日々とは、静かに続いていくものだと思います。

しばらく前に、北海道に住んでいる知人が亡くなりました。闘病していたその人の 訃報を親から聞いたとき、私は人の死んでいく事とは何をしても止められない事 なのだ、とショックを受けました。

それでも日々はあまり変わらずに、静かなまま、続いています。

 

この組写真は、この四年間で私が撮りためたものから選んだものです。日々カメラを持ち歩き、写した写真は、私の生きている時間をうつしとったものと言えます。

私たちはみな生きて、そして死んでいくという点で共通しています。

この写真を見た人の日々にも、私の写した日々と共通する瞬間があるのではないでしょうか。

 

所々で挟まれる赤色が入った写真があります。
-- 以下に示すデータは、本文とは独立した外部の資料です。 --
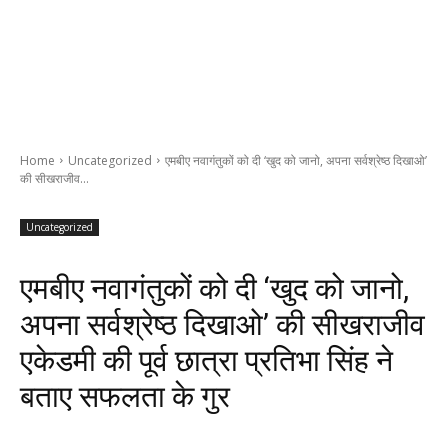
Home
Uncategorized
एमबीए नवागंतुकों को दी ‘खुद को जानो, अपना सर्वश्रेष्ठ दिखाओ’
की सीखराजीव...
Uncategorized
एमबीए नवागंतुकों को दी ‘खुद को जानो,
अपना सर्वश्रेष्ठ दिखाओ’ की सीखराजीव
एकेडमी की पूर्व छात्रा प्रतिभा सिंह ने
बताए सफलता के गुर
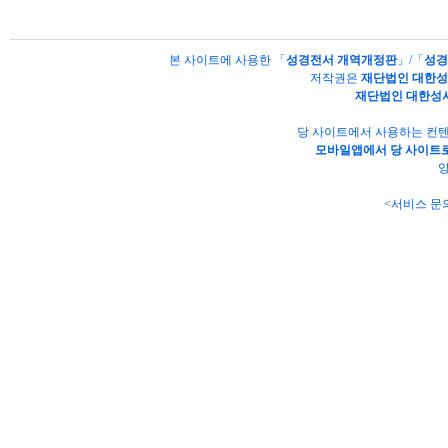
본 사이트에 사용한 「
성경전서 개역개정판
」/「
성경
저작권은
재단법인 대한
재단법인 대한성
당 사이트에서 사용하는 컨텐
모바일앱에서 당 사이트로
양
<서비스 문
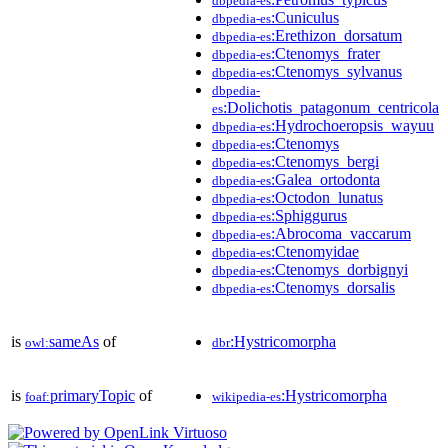
dbpedia-es
:Cuniculus
dbpedia-es
:Erethizon_dorsatum
dbpedia-es
:Ctenomys_frater
dbpedia-es
:Ctenomys_sylvanus
dbpedia-es
dbpedia-
:Dolichotis_patagonum_centricola
es
:Hydrochoeropsis_wayuu
dbpedia-es
:Ctenomys
dbpedia-es
:Ctenomys_bergi
dbpedia-es
:Galea_ortodonta
dbpedia-es
:Octodon_lunatus
dbpedia-es
:Sphiggurus
dbpedia-es
:Abrocoma_vaccarum
dbpedia-es
:Ctenomyidae
dbpedia-es
:Ctenomys_dorbignyi
dbpedia-es
:Ctenomys_dorsalis
dbpedia-es
is
sameAs
of
:Hystricomorpha
owl:
dbr
is
primaryTopic
of
:Hystricomorpha
foaf:
wikipedia-es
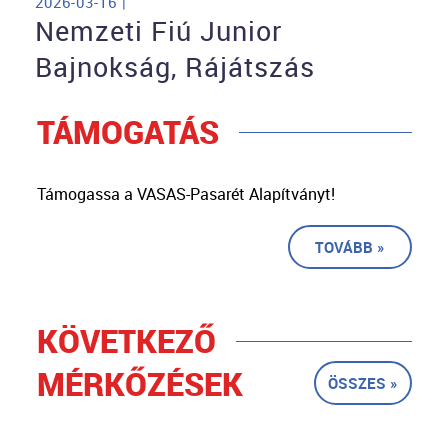
2026-03-16 |
Nemzeti Fiú Junior
Bajnokság, Rájátszás
TÁMOGATÁS
Támogassa a VASAS-Pasarét Alapítványt!
TOVÁBB »
KÖVETKEZŐ
MÉRKŐZÉSEK
ÖSSZES »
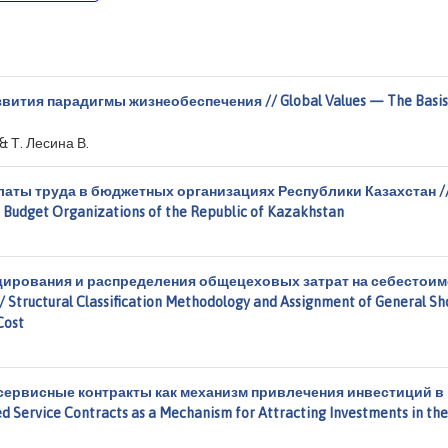
ития парадигмы жизнеобеспечения // Global Values — The Basis
 & Т. Лесина В.
аты труда в бюджетных организациях Республики Казахстан /
n Budget Organizations of the Republic of Kazakhstan
цирования и распределения общецеховых затрат на себестои
uctural Classification Methodology and Assignment of General Sh
Cost
сервисные контракты как механизм привлечения инвестиций в
 Service Contracts as a Mechanism for Attracting Investments in the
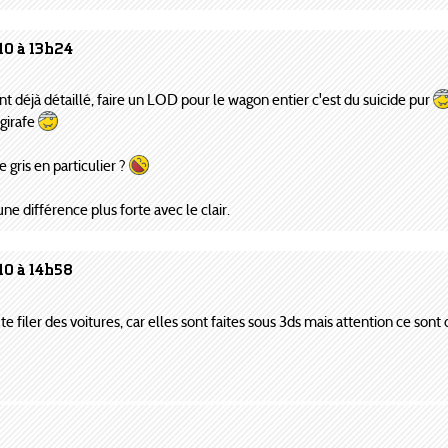
10 à 13h24
 déjà détaillé, faire un LOD pour le wagon entier c'est du suicide pur
 girafe
e gris en particulier ?
ne différence plus forte avec le clair.
10 à 14h58
 te filer des voitures, car elles sont faites sous 3ds mais attention ce son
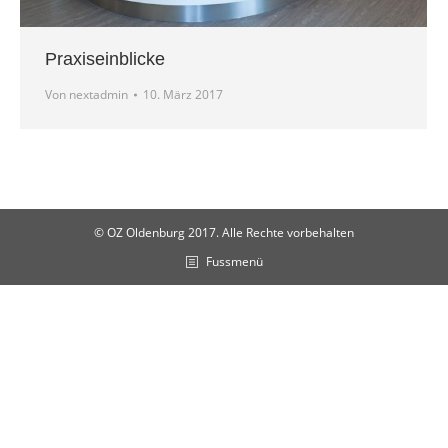
Praxiseinblicke
Von
nextadmin
10. März 2017
© OZ Oldenburg 2017. Alle Rechte vorbehalten
Fussmenü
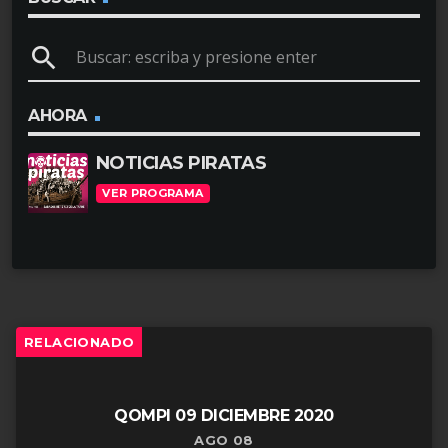
u
search
c
t
o
AHORA
r
NOTICIAS PIRATAS
d
VER PROGRAMA
e
a
u
d
i
RELACIONADO
o
QOMPI 09 DICIEMBRE 2020
AGO 08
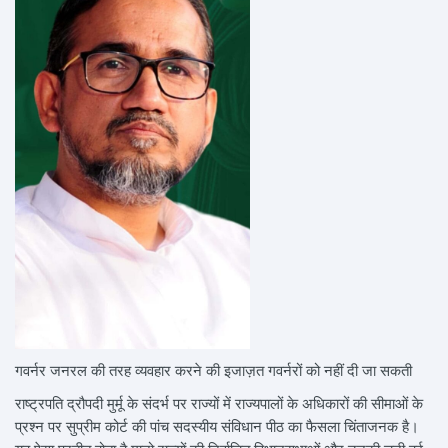
गवर्नर जनरल की तरह व्यवहार करने की इजाज़त गवर्नरों को नहीं दी जा सकती
राष्ट्रपति द्रौपदी मुर्मू के संदर्भ पर राज्यों में राज्यपालों के अधिकारों की सीमाओं के
प्रश्न पर सुप्रीम कोर्ट की पांच सदस्यीय संविधान पीठ का फैसला चिंताजनक है।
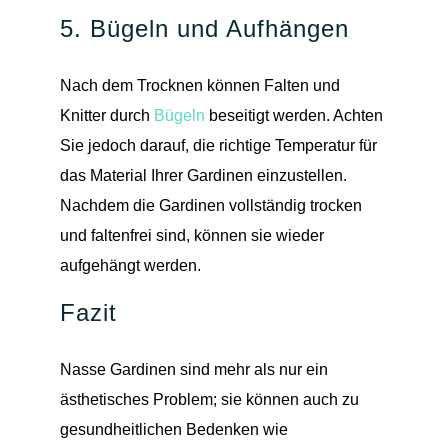
5. Bügeln und Aufhängen
Nach dem Trocknen können Falten und
Knitter durch
Bügeln
beseitigt werden. Achten
Sie jedoch darauf, die richtige Temperatur für
das Material Ihrer Gardinen einzustellen.
Nachdem die Gardinen vollständig trocken
und faltenfrei sind, können sie wieder
aufgehängt werden.
Fazit
Nasse Gardinen sind mehr als nur ein
ästhetisches Problem; sie können auch zu
gesundheitlichen Bedenken wie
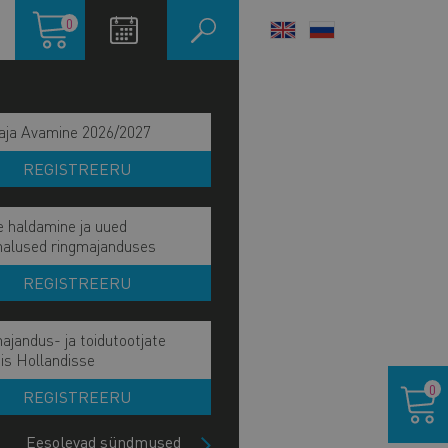
Ostukorv
0
LANGUAGE
SWITCHER
aja Avamine 2026/2027
REGISTREERU
e haldamine ja uued
malused ringmajanduses
REGISTREERU
ajandus- ja toidutootjate
is Hollandisse
Ostukor
0
REGISTREERU
IITU UUDISKIRJAGA
Eesolevad sündmused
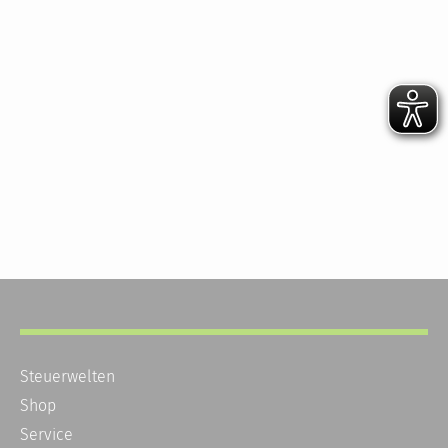
Steuerwelten
Shop
Service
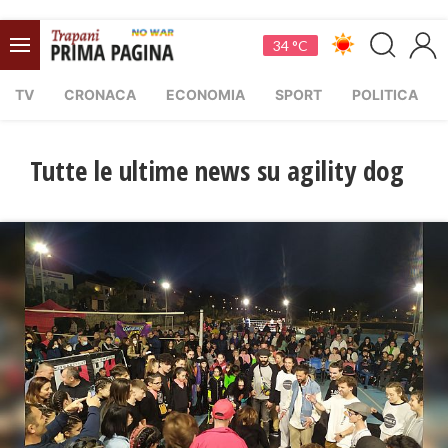
34 °C
TV
CRONACA
ECONOMIA
SPORT
POLITICA
Tutte le ultime news su agility dog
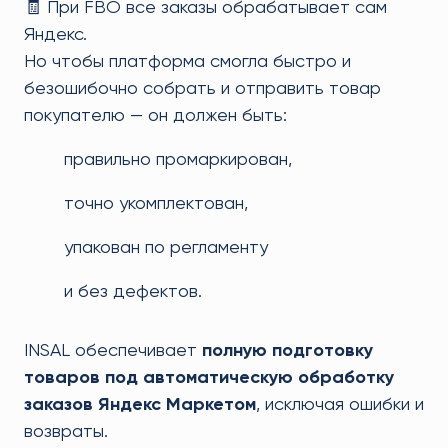
🧾 При FBO все заказы обрабатывает сам
Яндекс.
Но чтобы платформа смогла быстро и
безошибочно собрать и отправить товар
покупателю — он должен быть:
правильно промаркирован,
точно укомплектован,
упакован по регламенту
и без дефектов.
INSAL обеспечивает
полную подготовку
товаров под автоматическую обработку
заказов Яндекс Маркетом
, исключая ошибки и
возвраты.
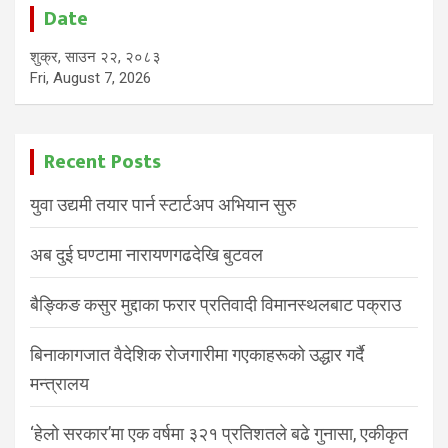
Date
शुक्र, साउन २२, २०८३
Fri, August 7, 2026
Recent Posts
युवा उद्यमी तयार पार्न स्टार्टअप अभियान सुरु
अब दुई घण्टामा नारायणगढदेखि बुटवल
बैङ्किङ कसुर मुद्दाका फरार प्रतिवादी विमानस्थलबाट पक्राउ
बिनाकागजात वैदेशिक रोजगारीमा गएकाहरूको उद्धार गर्दै
मन्त्रालय
‘हेलो सरकार’मा एक वर्षमा ३२१ प्रतिशतले बढे गुनासा, एकीकृत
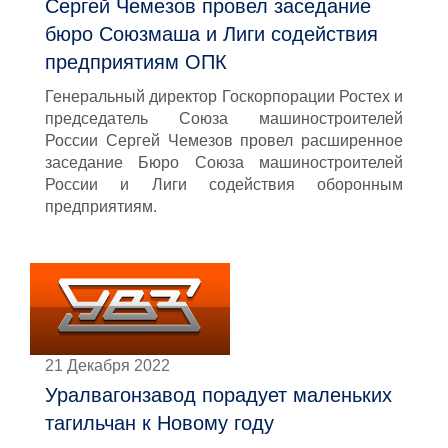
Сергей Чемезов провел заседание
бюро Союзмаша и Лиги содействия
предприятиям ОПК
Генеральный директор Госкорпорации Ростех и
председатель Союза машиностроителей
России Сергей Чемезов провел расширенное
заседание Бюро Союза машиностроителей
России и Лиги содействия оборонным
предприятиям.
21 Декабря 2022
Уралвагонзавод порадует маленьких
тагильчан к Новому году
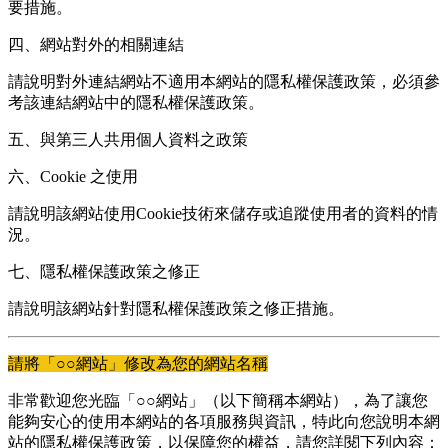
要措施。
四、網站對外的相關連結
請說明對外連結網站不適用本網站的隱私權保護政策，必須參
考該連結網站中的隱私權保護政策。
五、與第三人共用個人資料之政策
六、Cookie 之使用
請說明該網站使用Cookie技術來儲存或追蹤使用者的資料的情
況。
七、隱私權保護政策之修正
請說明該網站針對隱私權保護政策之修正措施。
請將「○○網站」修改為您的網站名稱
非常歡迎您光臨「○○網站」（以下簡稱本網站），為了讓您
能夠安心的使用本網站的各項服務與資訊，特此向您說明本網
站的隱私權保護政策，以保障您的權益，請您詳閱下列內容：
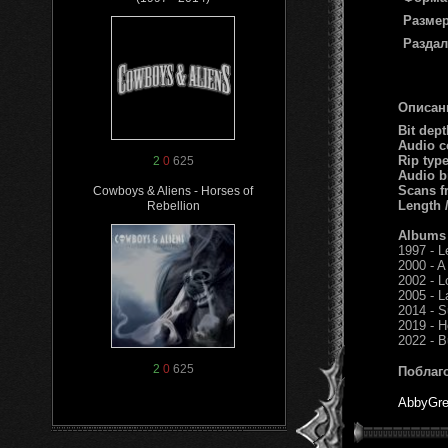
Размер
Раздал
Описан
Bit dep
Audio c
Rip typ
2
0
625
Audio b
Scans f
Cowboys & Aliens - Horses of
Length
Rebellion
Albums
1997 - L
2000 - A
2002 - 
2005 - L
2014 - 
2019 - H
2022 - B
2
0
625
Поблаг
AbbyGre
この写真の赤は、血の色を 示しています。

昔、料理中に指を切ってしまったことがあります。そのときに吹き零れる血の 温かさに、ああ自分は生きているのだ、とはっとしました。

血というものは、ふとした拍子に表出して、私たちに己の生を突きつけます。

そのような役割を持たせるため、こうした写真を配置しました。

 

また、水がないと私たちは生きていくことができません。絶えず私たちの周りを 巡る水の象徴として、雲や水のイメージを含ませています。

 

体の外では水が、内側では血が巡る世界で、私はこれからも、いつかおとずれる 自分が終わるときまで、生きて行くのだと思います。